WASHINGTON – With the toll of dead and wounded Palestinians and Israelis rising, United Nations Secretary General Kofi Annan told Israel March 12, “You must end the illegal occupation” of Palestine. It was the first time Annan had spoken so bluntly, spurred by Israeli Prime Minister Ariel Sharon’s brutal two-week military assault on the Palestinian people.

The U.N. Security Council for the first time approved a resolution referring to a Palestinian state. In the resolution, the council affirmed “a vision of a region where two states, Israel and Palestine, live side by side within secure and recognized borders.”

The Israeli Defense Force (IDF) sent 20,000 troops equipped with an armada of tanks, armored personnel carriers, artillery, missiles and helicopter gunships, most of it supplied by the U.S., against the lightly defended towns and villages of the West Bank and Gaza.

In the past two weeks, the IDF has killed well over 100 Palestinians in the most ferocious attack since Israel occupied Arab lands in the 1967 war.

The Arab-American Anti-Discrimination Committee (ADC) announced demonstrations in Washington and Los Angeles March 30 to protest the bloodbath.

Marvin Winfield, an ADC organizer who is helping mobilize for the demonstrations, told the World, “There is a sense of emergency. Many people feel the strong need to do something to protest the bloodshed. I don’t believe the Bush administration is really serious about the war on terrorism as long as it refuses to support the rights of the Palestinian people.”

Bush had sent retired Marine General Anthony Zinni to Israel on the pretext of resuming the peace process. But peace forces charge that the administration postponed Zinni’s arrival to give Sharon time to “finish off” the Palestinians. Others charged that Bush shifted from his position of giving Sharon a free hand only in order to ease growing Arab opposition during Vice President Richard Cheney’s 12-day trip to the region. A plan by the Saudis to end the Israeli occupation of Palestine and establish two states, Israel and Palestine, has won widspread support throughout the Arab world.

“The escalating violence between Palestinians and Israelis is disastrous for both people,” the ADC’s call for the March 30 demonstrations said. “We invite all people of good will to join with the ADC and the Arab-American community in a day of support for the Palestinian people in their determination to end the Israeli occupation.”

The way to peace, the statement added, “has long been recognized by an international consensus as embraced in international law and U.N. Security Council resolutions.” It includes “land for peace,” “two peoples and two states,” a “shared Jerusalem” and the right of the Palestinians to return to Palestine and reclaim their homes and land.

The ADC statement continued, “The United States is not a neutral party to this conflict. Israel uses billions in annual U.S. financial aid to maintain the occupation, build settlements, demolish homes and dispossess and oppress the Palestinians.”

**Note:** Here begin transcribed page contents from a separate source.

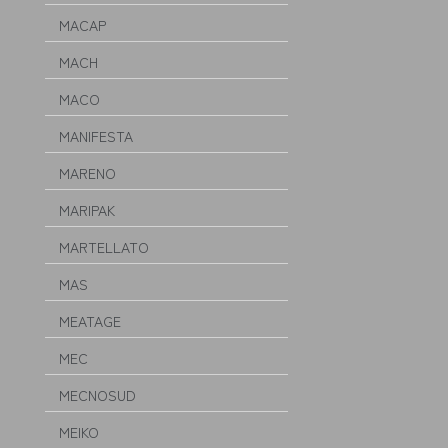
MACAP
MACH
MACO
MANIFESTA
MARENO
MARIPAK
MARTELLATO
MAS
MEATAGE
MEC
MECNOSUD
MEIKO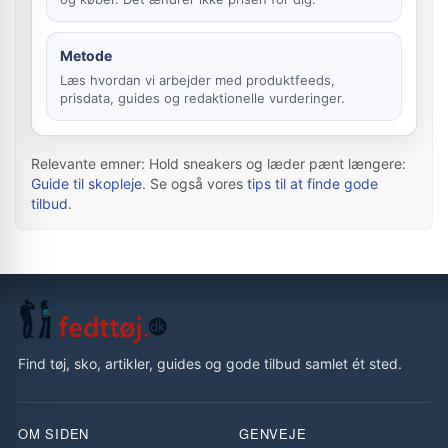
Metode
Læs hvordan vi arbejder med produktfeeds,
prisdata, guides og redaktionelle vurderinger.
Relevante emner: Hold sneakers og læder pænt længere:
Guide til skopleje
. Se også vores
tips til at finde gode
tilbud
.
Find tøj, sko, artikler, guides og gode tilbud samlet ét sted.
OM SIDEN
GENVEJE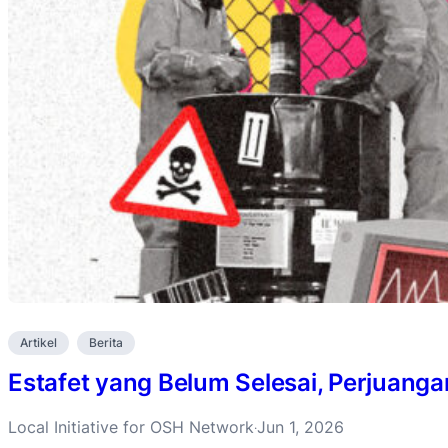
Artikel
Berita
Estafet yang Belum Selesai, Perjuanga
Local Initiative for OSH Network
Jun 1, 2026
·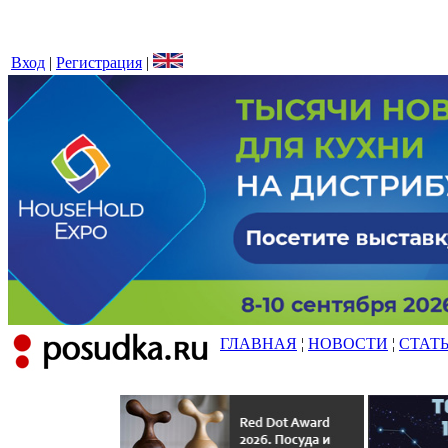
Вход
|
Регистрация
|
ГЛАВНАЯ
¦
НОВОСТИ
¦
СТАТ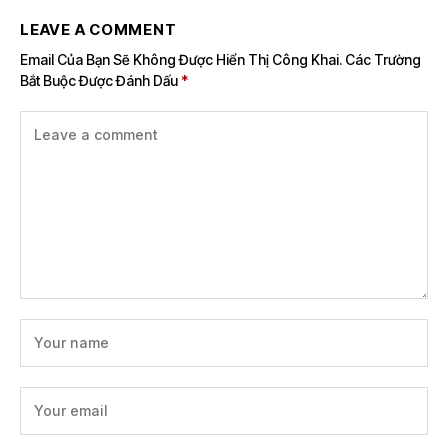
LEAVE A COMMENT
Email Của Bạn Sẽ Không Được Hiển Thị Công Khai.
Các Trường
Bắt Buộc Được Đánh Dấu
*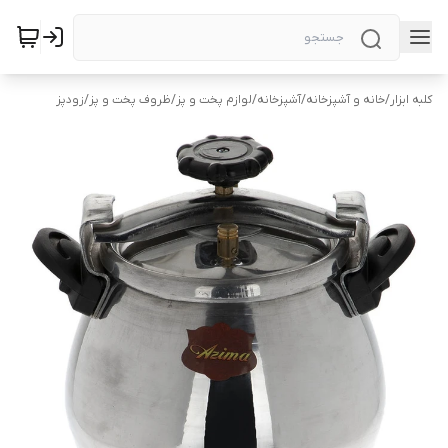
کلبه ابزار
/
خانه و آشپزخانه
/
آشپزخانه
/
لوازم پخت و پز
/
ظروف پخت و پز
/
زودپز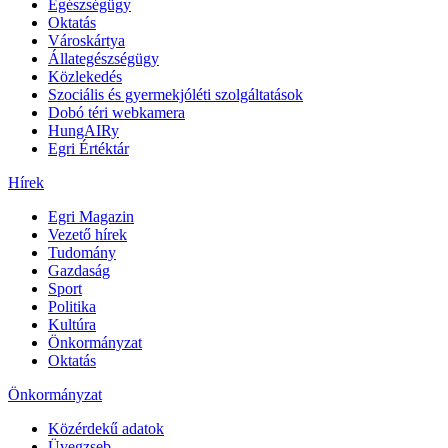
Egészségügy
Oktatás
Városkártya
Állategészségügy
Közlekedés
Szociális és gyermekjóléti szolgáltatások
Dobó téri webkamera
HungAIRy
Egri Értéktár
Hírek
Egri Magazin
Vezető hírek
Tudomány
Gazdaság
Sport
Politika
Kultúra
Önkormányzat
Oktatás
Önkormányzat
Közérdekű adatok
Üvegzseb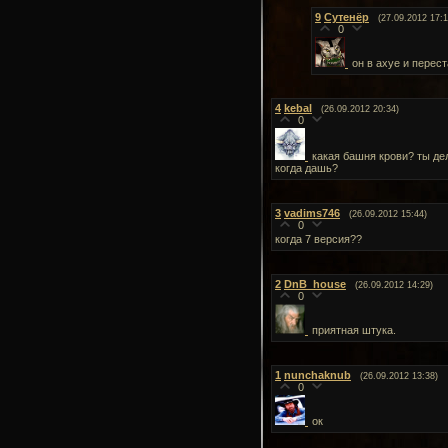
9
Сутенёр
(27.09.2012 17:1
0
он в ахуе и перес
4
kebal
(26.09.2012 20:34)
0
какая башня крови? ты де
когда дашь?
3
vadims746
(26.09.2012 15:44)
0
когда 7 версия??
2
DnB_house
(26.09.2012 14:29)
0
приятная штука.
1
nunchaknub
(26.09.2012 13:38)
0
ок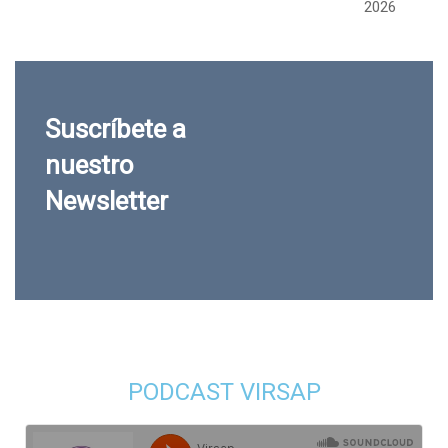
2026
Suscríbete a
nuestro
Newsletter
PODCAST VIRSAP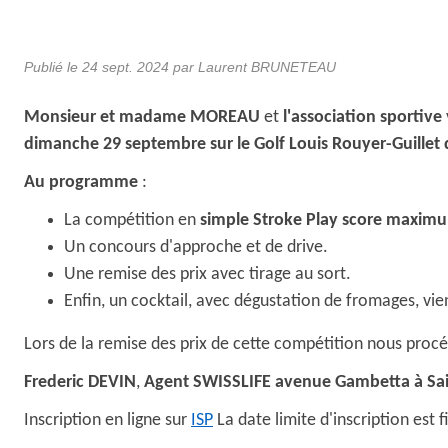
Publié le
24 sept. 2024
par Laurent BRUNETEAU
Monsieur et madame MOREAU
et
l'association sportive
dimanche 29 septembre sur le Golf Louis Rouyer-Guillet 
Au programme
:
La compétition en
simple Stroke Play score maxim
Un concours d'approche et de drive.
Une remise des prix avec tirage au sort.
Enfin, un cocktail, avec dégustation de fromages, vie
Lors de la remise des prix de cette compétition nous proc
Frederic DEVIN
,
Agent SWISSLIFE avenue Gambetta à Sa
Inscription en ligne sur
ISP
La date limite d'inscription est 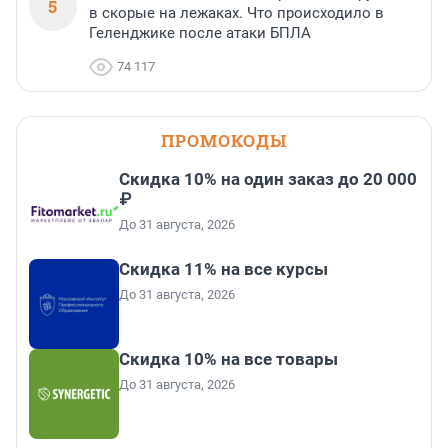
5
в скорые на лежаках. Что происходило в
Геленджике после атаки БПЛА
74 117
ПРОМОКОДЫ
Скидка 10% на один заказ до 20 000
₽
До 31 августа, 2026
Скидка 11% на все курсы
До 31 августа, 2026
Скидка 10% на все товары
До 31 августа, 2026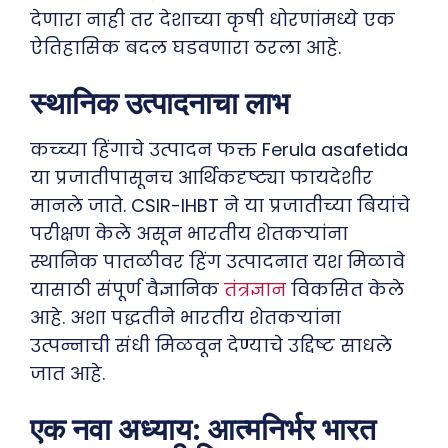
देणारा नाही तर देशाच्या कृषी धोरणांमध्ये एक
ऐतिहासिक बदल घडवणारा ठरला आहे.
स्थानिक उत्पादनाचा लाभ
कच्च्या हिंगाचे उत्पादन फक्त Ferula asafetida
या प्रजातीपासूनच आर्थिकदृष्ट्या फायदेशीर
मानले जाते. CSIR-IHBT ने या प्रजातीच्या बियांचे
परीक्षण केले असून भारतीय शेतकऱ्यांना
स्थानिक पातळीवर हिंग उत्पादनात यश मिळावे
यासाठी संपूर्ण वैज्ञानिक
तंत्रज्ञान
विकसित केले
आहे. अशा पद्धतीने भारतीय शेतकऱ्यांना
उत्पन्नाची संधी मिळवून देण्याचे उद्दिष्ट साधले
जात आहे.
एक नवा अध्याय: आत्मनिर्भर भारत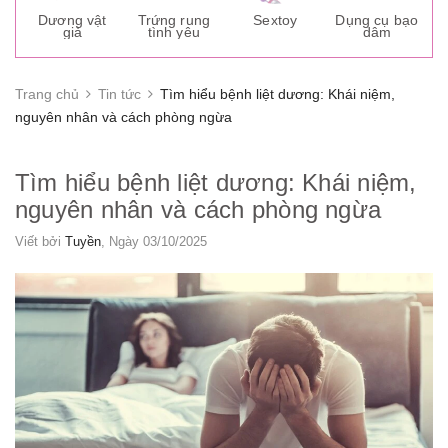
s
Dương vật
Trứng rung
Sextoy
Dụng cụ bạo
K
giả
tình yêu
dâm
g
Trang chủ
Tin tức
Tìm hiểu bệnh liệt dương: Khái niệm,
nguyên nhân và cách phòng ngừa
Tìm hiểu bệnh liệt dương: Khái niệm,
nguyên nhân và cách phòng ngừa
Viết bởi
Tuyền
, Ngày 03/10/2025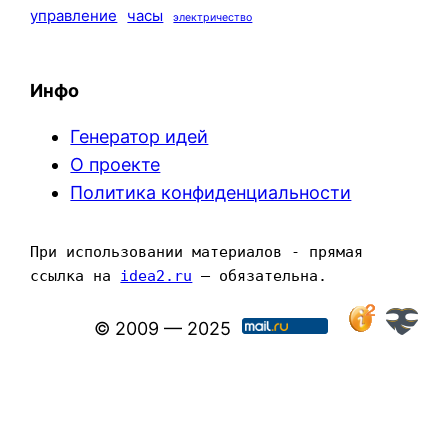
управление
часы
электричество
Инфо
Генератор идей
О проекте
Политика конфиденциальности
При использовании материалов - прямая 
ссылка на 
idea2.ru
 — обязательна.
© 2009 — 2025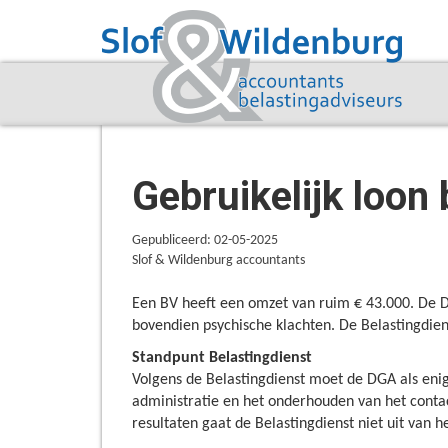
Gebruikelijk loon
Gepubliceerd: 02-05-2025
Slof & Wildenburg accountants
Een BV heeft een omzet van ruim € 43.000. De DG
bovendien psychische klachten. De Belastingdienst
Standpunt Belastingdienst
Volgens de Belastingdienst moet de DGA als eni
administratie en het onderhouden van het contac
resultaten gaat de Belastingdienst niet uit van 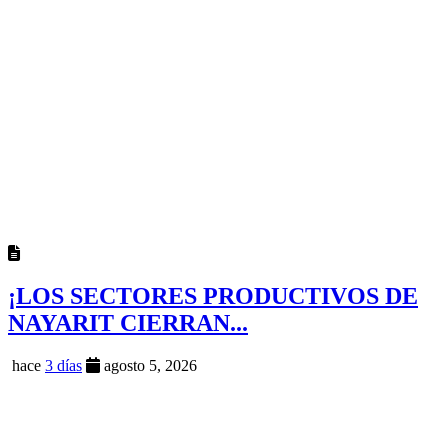
¡LOS SECTORES PRODUCTIVOS DE
NAYARIT CIERRAN...
hace
3 días
agosto 5, 2026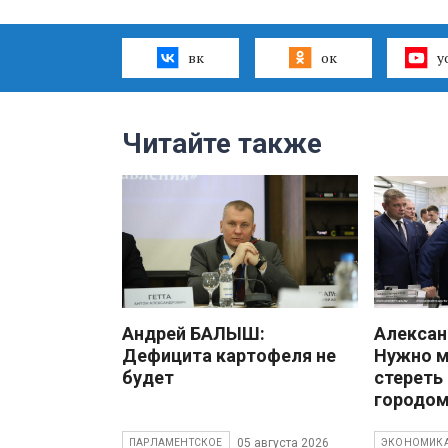
вк
ок
y
Читайте также
Андрей БАЛЫШ:
Алекса
Дефицита картофеля не
Нужно 
будет
стереть
городом
05 августа 2026
ПАРЛАМЕНТСКОЕ
ЭКОНОМИК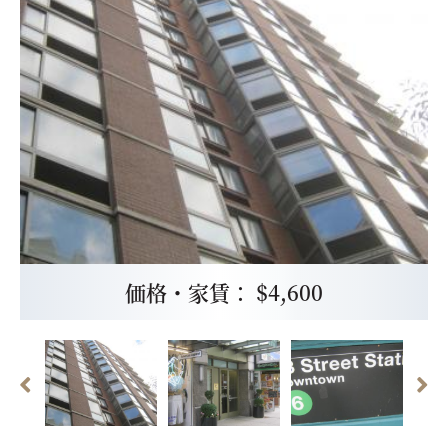
価格・家賃： $4,600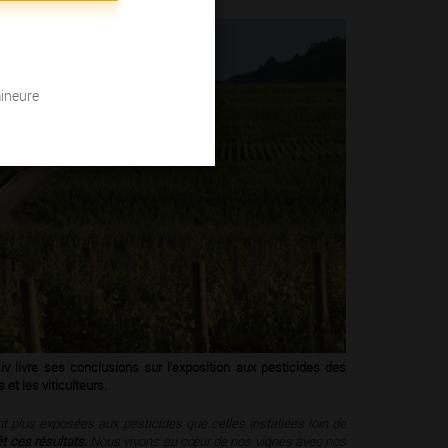
mineure
v livre ses conclusions sur l’exposition aux pesticides des
et les viticulteurs.
 plus exposées aux pesticides que celles installées loin de
t ces résultats.
Nous vivons au cœur de nos vignes avec nos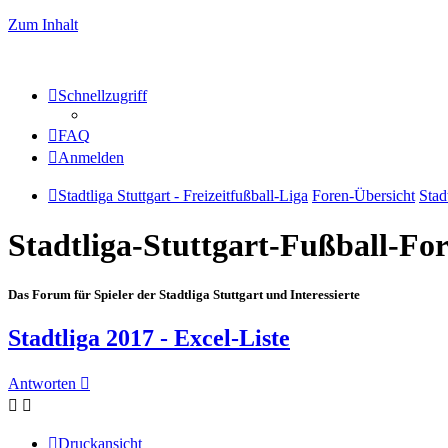
Zum Inhalt
Schnellzugriff
FAQ
Anmelden
Stadtliga Stuttgart - Freizeitfußball-Liga
Foren-Übersicht
Stad
Stadtliga-Stuttgart-Fußball-F
Das Forum für Spieler der Stadtliga Stuttgart und Interessierte
Stadtliga 2017 - Excel-Liste
Antworten
Druckansicht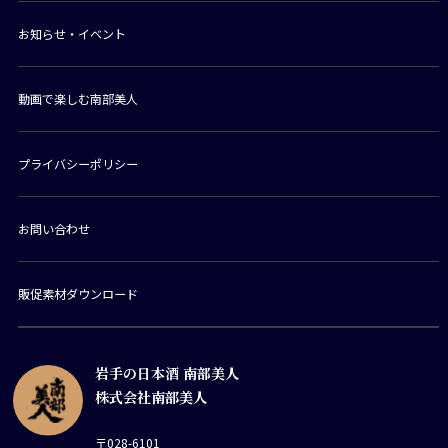
お知らせ・イベント
動画で楽しむ南部美人
プライバシーポリシー
お問い合わせ
販促素材ダウンロード
岩手の日本酒 南部美人
株式会社南部美人
〒028-6101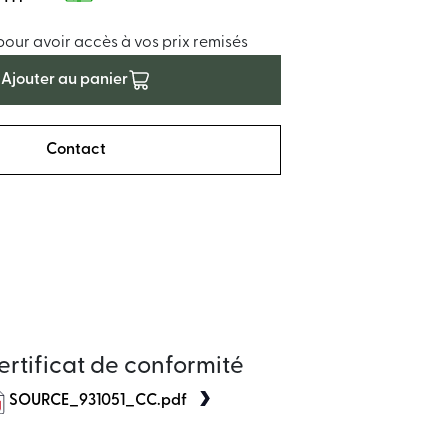
ur avoir accès à vos prix remisés
Ajouter au panier
Contact
ertificat de conformité
SOURCE_931051_CC.pdf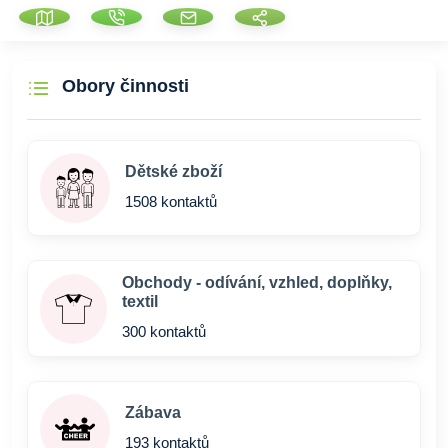
Obory činnosti
Dětské zboží
1508 kontaktů
Obchody - odívání, vzhled, doplňky,
textil
300 kontaktů
Zábava
193 kontaktů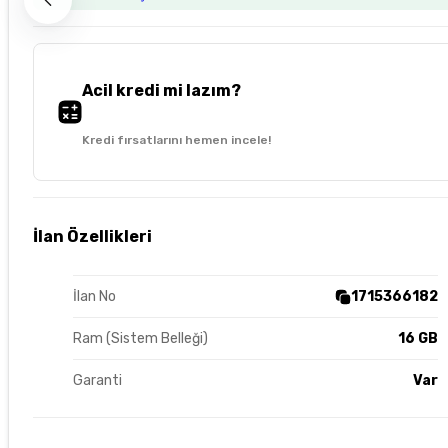
Acil kredi mi lazım?
Kredi fırsatlarını hemen incele!
İlan Özellikleri
İlan No
1715366182
Ram (Sistem Belleği)
16 GB
Garanti
Var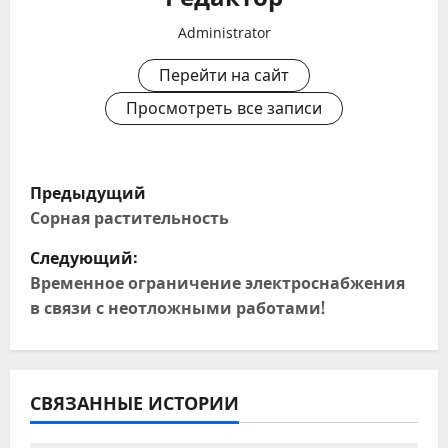
Administrator
Перейти на сайт
Просмотреть все записи
Н
Предыдущий
а
Сорная растительность
Следующий:
в
Временное ограничение электроснабжения
и
в связи с неотложными работами!
г
а
СВЯЗАННЫЕ ИСТОРИИ
ц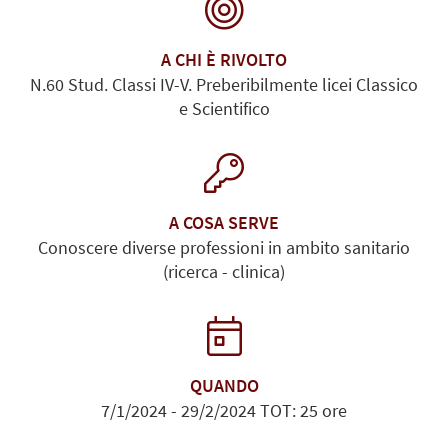
A CHI È RIVOLTO
N.60 Stud. Classi IV-V. Preberibilmente licei Classico
e Scientifico
A COSA SERVE
Conoscere diverse professioni in ambito sanitario
(ricerca - clinica)
QUANDO
7/1/2024 - 29/2/2024 TOT: 25 ore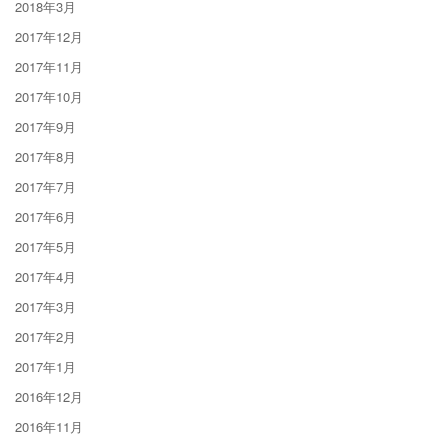
2018年3月
2017年12月
2017年11月
2017年10月
2017年9月
2017年8月
2017年7月
2017年6月
2017年5月
2017年4月
2017年3月
2017年2月
2017年1月
2016年12月
2016年11月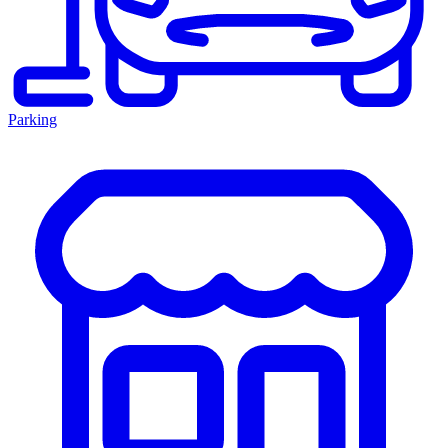
Parking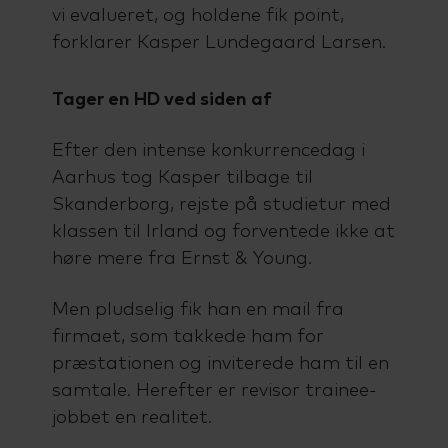
vi evalueret, og holdene fik point,
forklarer Kasper Lundegaard Larsen.
Tager en HD ved siden af
Efter den intense konkurrencedag i
Aarhus tog Kasper tilbage til
Skanderborg, rejste på studietur med
klassen til Irland og forventede ikke at
høre mere fra Ernst & Young.
Men pludselig fik han en mail fra
firmaet, som takkede ham for
præstationen og inviterede ham til en
samtale. Herefter er revisor trainee-
jobbet en realitet.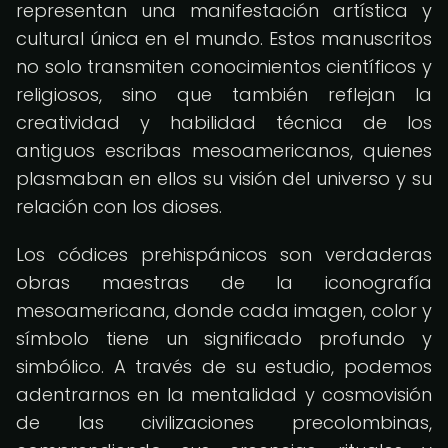
representan una manifestación artística y
cultural única en el mundo. Estos manuscritos
no solo transmiten conocimientos científicos y
religiosos, sino que también reflejan la
creatividad y habilidad técnica de los
antiguos escribas mesoamericanos, quienes
plasmaban en ellos su visión del universo y su
relación con los dioses.
Los códices prehispánicos son verdaderas
obras maestras de la iconografía
mesoamericana, donde cada imagen, color y
símbolo tiene un significado profundo y
simbólico. A través de su estudio, podemos
adentrarnos en la mentalidad y cosmovisión
de las civilizaciones precolombinas,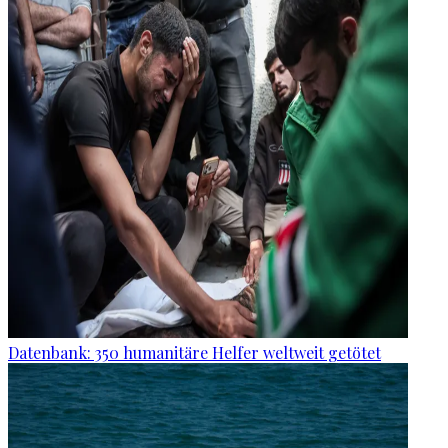
Datenbank: 350 humanitäre Helfer weltweit getötet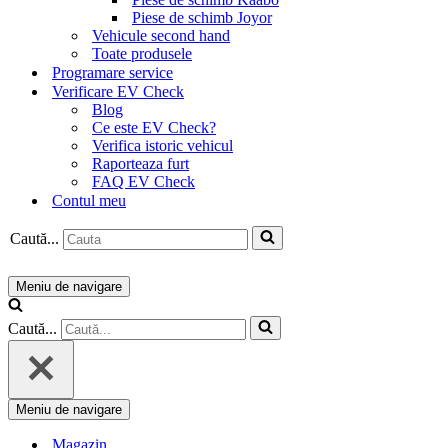
Piese de schimb Joyor
Vehicule second hand
Toate produsele
Programare service
Verificare EV Check
Blog
Ce este EV Check?
Verifica istoric vehicul
Raporteaza furt
FAQ EV Check
Contul meu
Caută...
Meniu de navigare
Caută...
Meniu de navigare
Magazin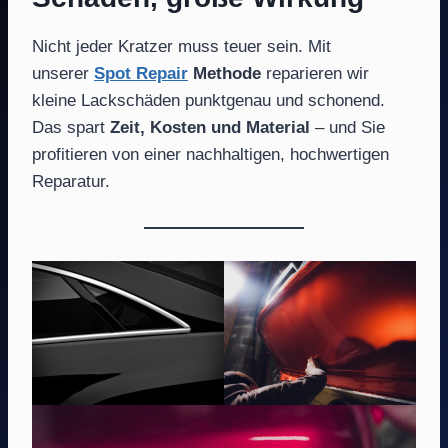
Nicht jeder Kratzer muss teuer sein. Mit
unserer
Spot Repair
Methode
reparieren wir
kleine Lackschäden punktgenau und schonend.
Das spart
Zeit, Kosten und Material
– und Sie
profitieren von einer nachhaltigen, hochwertigen
Reparatur.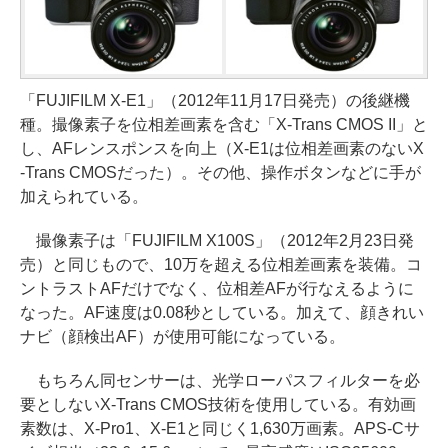
「FUJIFILM X-E1」（2012年11月17日発売）の後継機
種。撮像素子を位相差画素を含む「X-Trans CMOS II」と
し、AFレンスポンスを向上（X-E1は位相差画素のないX
-Trans CMOSだった）。その他、操作ボタンなどに手が
加えられている。
撮像素子は「FUJIFILM X100S」（2012年2月23日発
売）と同じもので、10万を超える位相差画素を装備。コ
ントラストAFだけでなく、位相差AFが行なえるように
なった。AF速度は0.08秒としている。加えて、顔きれい
ナビ（顔検出AF）が使用可能になっている。
もちろん同センサーは、光学ローパスフィルターを必
要としないX-Trans CMOS技術を使用している。有効画
素数は、X-Pro1、X-E1と同じく1,630万画素。APS-Cサ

Josh Ruevner, leader of Jews for Israeli and Palestinian Peace (JIPP), told the World his group is now organizing a national conference in Washington D.C. April 26-29 of Jewish activists. “We support a two state solution,” he said. “Israel must end its occupation of the West Bank, the Gaza Strip and East Jerusalem in order to allow the establishment of a viable Palestinian state.”

Sharon, he said, acts as if he is “addicted to the thrill and power of military occupation. The United States acts as the drug pusher, peddling weapons and diplomatic support to enable Israel to perpetuate this occupation.”

Ruevner was one of a dozen Americans of Jewish background who sat down in front of Israeli tanks outside Ramallah last December to protest the occupation. He later met with Palestinain President Yasir Arafat.

Cheney was in the Middle East further destabilizing the region by pleading for Arab support of the administation’s plan to attack Iraq. Jordan’s King Abdullah II expressed concern on the “repercussions of any possible strike on Iraq and the dangers of that on the stability and security of the region.”

Abdullah told Cheney U.S. differences with Iraq should be resolved “through dialogue and peaceful means.”